Clive (@vanillawallah) was looking at Kohli’s scores in ODIs since the last World Cup, suggesting that:
- Kohli is consistent
- He succeeds more than he failures
To check this, I compared Kohli’s performances against what my model would expect him to do – Kohli’s run ranges are broadly in line with what you would expect given his average. His consistency is a consequence of his ability, rather than a specific trait of his batting.
I modelled 1,000 innings for Kohli batting at 3 for India, with an assumed average of 95 (his average over the last 54 games / 3 ½ years).
The results show slightly more single figure scores in the real world vs model, offsetting slightly fewer scores in the teens. This is likely due to small sample sizes.
Two interesting observations:
- In a quarter of innings he would (and did) score a hundred. Phenomenal.

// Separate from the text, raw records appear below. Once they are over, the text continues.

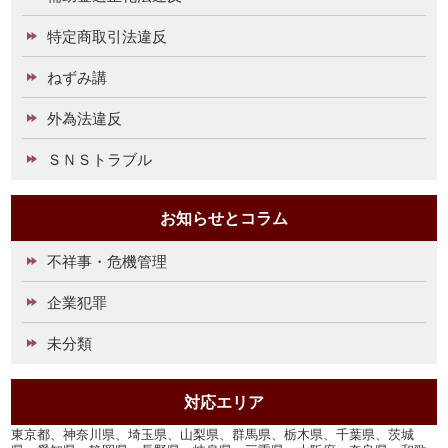
特定商取引法違反
ねずみ講
外為法違反
ＳＮＳトラブル
お知らせとコラム
不祥事・危機管理
企業犯罪
未分類
対応エリア
東京都、神奈川県、埼玉県、山梨県、群馬県、栃木県、千葉県、茨城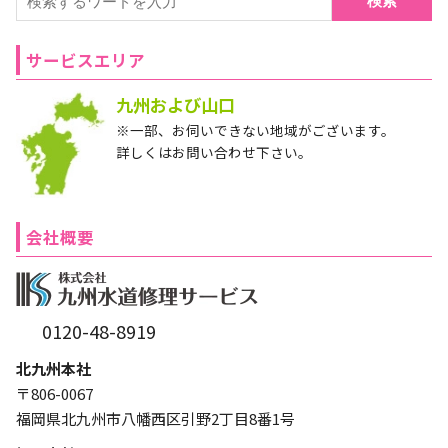
検索
サービスエリア
九州および山口
※一部、お伺いできない地域がございます。
詳しくはお問い合わせ下さい。
会社概要
0120-48-8919
北九州本社
〒806-0067
福岡県北九州市八幡西区引野2丁目8番1号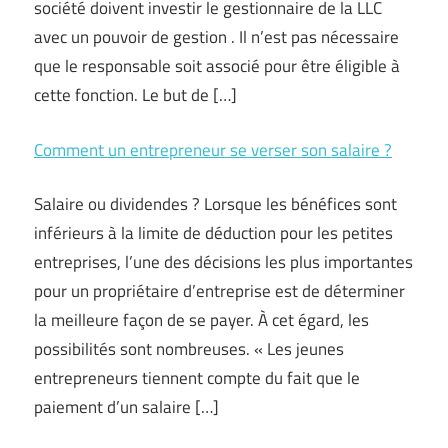
société doivent investir le gestionnaire de la LLC
avec un pouvoir de gestion . Il n’est pas nécessaire
que le responsable soit associé pour être éligible à
cette fonction. Le but de […]
Comment un entrepreneur se verser son salaire ?
Salaire ou dividendes ? Lorsque les bénéfices sont
inférieurs à la limite de déduction pour les petites
entreprises, l’une des décisions les plus importantes
pour un propriétaire d’entreprise est de déterminer
la meilleure façon de se payer. À cet égard, les
possibilités sont nombreuses. « Les jeunes
entrepreneurs tiennent compte du fait que le
paiement d’un salaire […]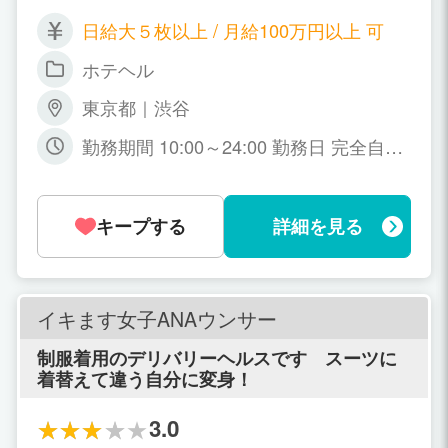
ン・掛けなど完全返済をお約束します。 第３
日給大５枚以上 / 月給100万円以上 可
章 【アリバイ会社設立！！】 クレジット・
雇用証明・家族・恋人対策に対応します。 第
ホテヘル
４章 【完全自由出勤で楽々出勤！】 一日1.5
H～・週1・月1出勤・地方からの短期アルバ
東京都｜渋谷
イトOKです。 第5章 【保証制度により、毎
勤務期間 10:00～24:00 勤務日 完全自由
日安定した高額の給料が把握】 早番 大７枚
出勤 / 週1日、1.5時間～でもOK！ 地方
～大７.５枚遅番 大８枚～大８.５枚 只今キ
からの短期アルバイト大歓迎 勤務時間 1
ャンペーン中により一日体験入店大10枚完全
0:00～24:00
保証！ 第6章 【スタッフ対応は業界トップ
キープする
詳細を見る
クラス】 PC http://www.s-queens.com/con
tents/recruit モバイル http://www.s-queen
s.com/i/recruit.html お気軽のご連絡お待ちし
ております TEL 03-3462-7666 メール que
ens-s@taupe.plala.or.jp
イキます女子ANAウンサー
制服着用のデリバリーヘルスです スーツに
着替えて違う自分に変身！
3.0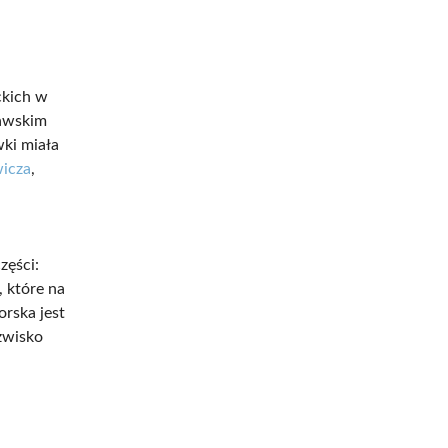
ckich w
zawskim
ki miała
icza
,
zęści:
, które na
rska jest
zwisko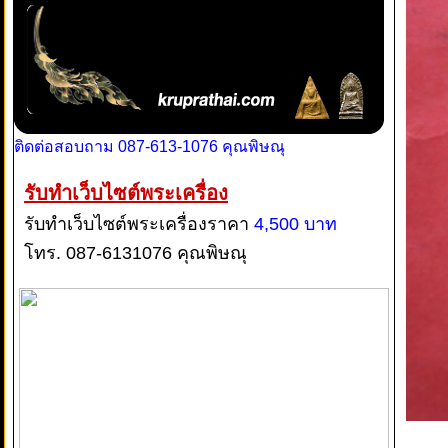
ติดต่อสอบถาม 087-613-1076 คุณพิษณุ
รับทำเว็บไซต์พระเครื่อง
รับทำเว็บไซต์พระเครื่องราคา
4,500 บาท
โทร. 087-6131076 คุณพิษณุ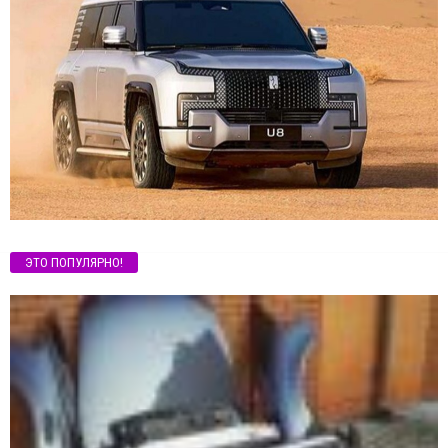
ЭТО ПОПУЛЯРНО!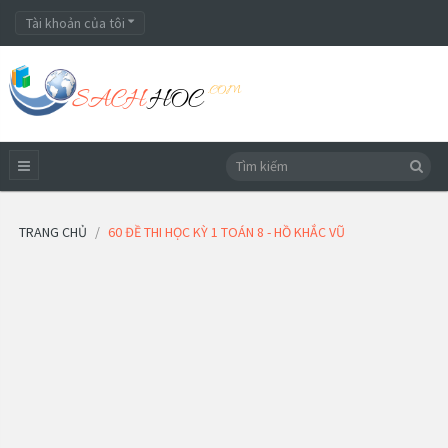
Tài khoản của tôi
TRANG CHỦ
60 ĐỀ THI HỌC KỲ 1 TOÁN 8 - HỒ KHẮC VŨ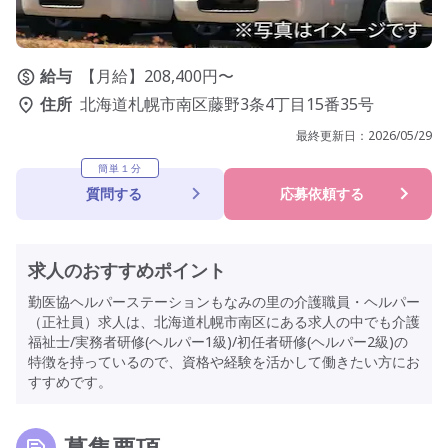
給与
【月給】208,400円〜
住所
北海道札幌市南区藤野3条4丁目15番35号
最終更新日：
2026/05/29
簡単１分
質問する
応募依頼する
求人のおすすめポイント
勤医協ヘルパーステーションもなみの里の介護職員・ヘルパー
（正社員）求人は、北海道札幌市南区にある求人の中でも介護
福祉士/実務者研修(ヘルパー1級)/初任者研修(ヘルパー2級)の
特徴を持っているので、資格や経験を活かして働きたい方にお
すすめです。
募集要項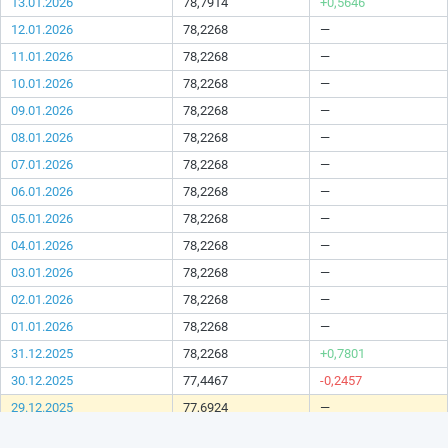
13.01.2026
78,7914
+0,5646
12.01.2026
78,2268
—
11.01.2026
78,2268
—
10.01.2026
78,2268
—
09.01.2026
78,2268
—
08.01.2026
78,2268
—
07.01.2026
78,2268
—
06.01.2026
78,2268
—
05.01.2026
78,2268
—
04.01.2026
78,2268
—
03.01.2026
78,2268
—
02.01.2026
78,2268
—
01.01.2026
78,2268
—
31.12.2025
78,2268
+0,7801
30.12.2025
77,4467
-0,2457
29.12.2025
77,6924
—
28.12.2025
77,6924
—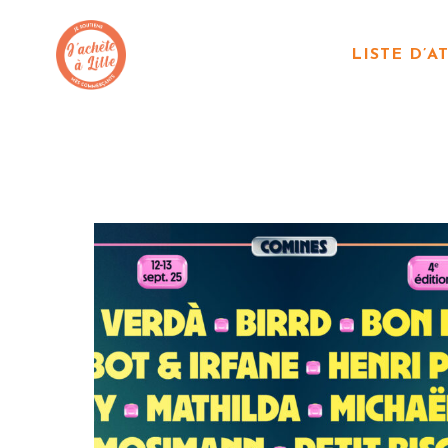
LISTE D’A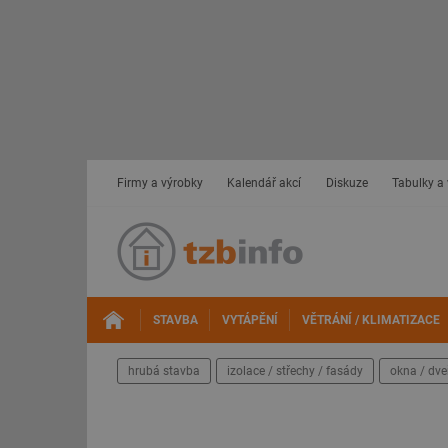
Firmy a výrobky
Kalendář akcí
Diskuze
Tabulky a
STAVBA
VYTÁPĚNÍ
VĚTRÁNÍ / KLIMATIZACE
hrubá stavba
izolace / střechy / fasády
okna / dve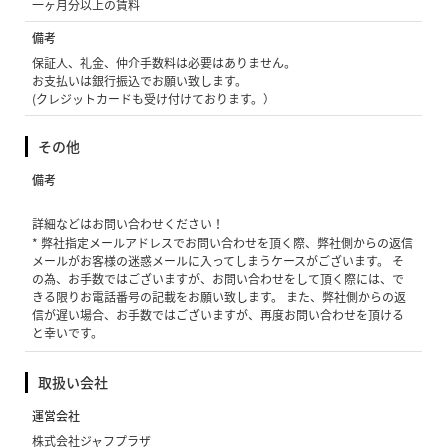
一ヶ月分以上の賃料
備考
保証人、礼金、仲介手数料は必要はありません。
お支払いは銀行振込でお願い致します。
(クレジットカードも受け付けております。）
その他
備考
詳細などはお問い合わせください！
* 弊社指定メールアドレスでお問い合わせを頂く際、弊社側からの返信
メールがお客様の迷惑メールに入ってしまうケースがございます。 そ
の為、お手数ではございますが、お問い合わせをして頂く際には、で
きる限りお電話番号の記載をお願い致します。 また、弊社側からの返
信が遅い場合、お手数ではございますが、再度お問い合わせを頂ける
と幸いです。
取扱い会社
運営会社
株式会社ジャフプラザ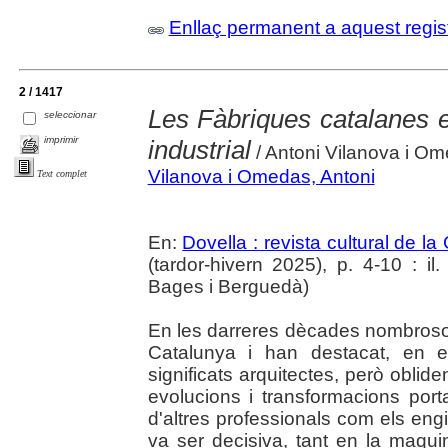
Enllaç permanent a aquest regis
2 / 1417
Les Fàbriques catalanes en
seleccionar
imprimir
industrial
/ Antoni Vilanova i O
Vilanova i Omedas, Antoni
Text complet
En:
Dovella : revista cultural de l
(tardor-hivern 2025), p. 4-10 : il. 
Bages i Berguedà)
En les darreres dècades nombrosos 
Catalunya i han destacat, en e
significats arquitectes, però oblid
evolucions i transformacions port
d'altres professionals com els eng
va ser decisiva, tant en la maqui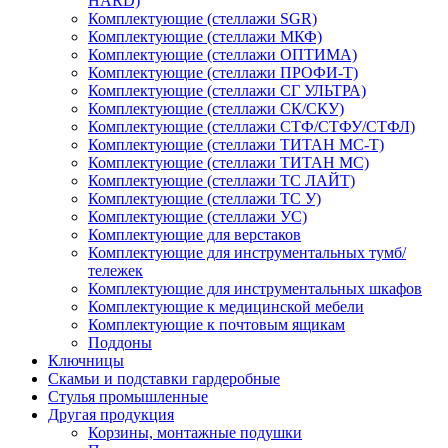
HARD)
Комплектующие (стеллажи SGR)
Комплектующие (стеллажи МКФ)
Комплектующие (стеллажи ОПТИМА)
Комплектующие (стеллажи ПРОФИ-Т)
Комплектующие (стеллажи СГ УЛЬТРА)
Комплектующие (стеллажи СК/СКУ)
Комплектующие (стеллажи СТФ/СТФУ/СТФЛ)
Комплектующие (стеллажи ТИТАН МС-Т)
Комплектующие (стеллажи ТИТАН МС)
Комплектующие (стеллажи ТС ЛАЙТ)
Комплектующие (стеллажи ТС У)
Комплектующие (стеллажи УС)
Комплектующие для верстаков
Комплектующие для инструментальных тумб/
тележек
Комплектующие для инструментальных шкафов
Комплектующие к медицинской мебели
Комплектующие к почтовым ящикам
Поддоны
Ключницы
Скамьи и подставки гардеробные
Стулья промышленные
Другая продукция
Корзины, монтажные подушки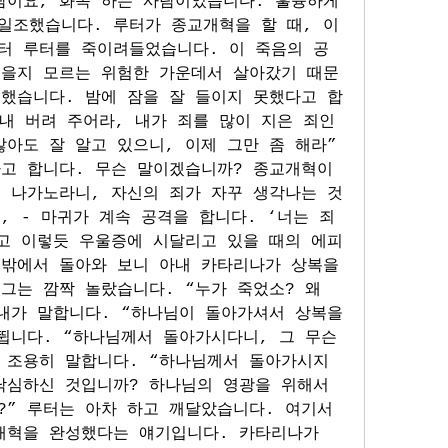
람이요, 화목 하는 사람이었습니다. 훌륭하게 
일조했습니다. 루터가 종교개혁을 할 때, 이 
터 루터를 죽이려들었습니다. 이 죽음의 공
죽을지 모르는 위험한 가운데서 살아갔기 때문
 했습니다. 밤에 잠을 잘 들이지 못했다고 합
 내 버려 주어라, 내가 죄를 많이 지은 죄인
아도 잘 알고 있으니, 이제 그만 좀 해라” 
다고 합니다. 무슨 말이겠습니까? 종교개혁이
고 나가노라니, 자신의 죄가 자꾸 생각나는 것
, - 마귀가 계속 공격을 합니다. ‘너는 죄
하고 이렇듯 우울증에 시달리고 있을 때의 에피
 밖에서 돌아와 보니 아내 카타리나가 상복을 
그는 깜짝 놀랐습니다. “누가 죽었소? 왜 
내가 말합니다. “하나님이 돌아가셔서 상복을 
뜁니다. “하나님께서 돌아가시다니, 그 무슨 
 조용히 말합니다. “하나님께서 돌아가시지 
낙심하신 것입니까? 하나님의 영광을 위해서 
” 루터는 아차 하고 깨달았습니다. 여기서 
개혁을 완성했다는 얘기입니다. 카타리나가 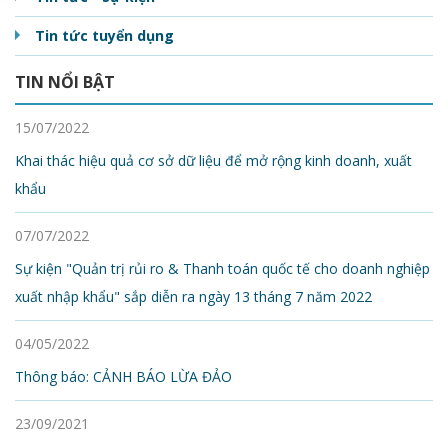
Tin tức tuyển dụng
TIN NỔI BẬT
15/07/2022
Khai thác hiệu quả cơ sở dữ liệu để mở rộng kinh doanh, xuất
khẩu
07/07/2022
Sự kiện "Quản trị rủi ro & Thanh toán quốc tế cho doanh nghiệp
xuất nhập khẩu" sắp diễn ra ngày 13 tháng 7 năm 2022
04/05/2022
Thông báo: CẢNH BÁO LỪA ĐẢO
23/09/2021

- The run distribution is skewed towards the 30-50 range by Kohli running out of time – caused by India successfully chasing down targets and the match ending while he is mid-innings.

Rest of the Top 3
Clive also pulled in data on all other top 3 ODI batsmen since the last World Cup. This is a much larger sample size- and worth checking the distribution as a way of verifying my modelling.
Simulating 1,000 innings with two openers: one of whom averages 35, one of whom averages 45 reasonably reflects the real world distribution of scores that Clive showed.
Two exceptions:
– The real world having more low scores (probably from the times when weaker openers have been selected)
– More hundreds modelled than seen.

P.S. Appreciate this is White Ball ODI Cricket rather than Red Ball Data. Don’t tell the Branding Police.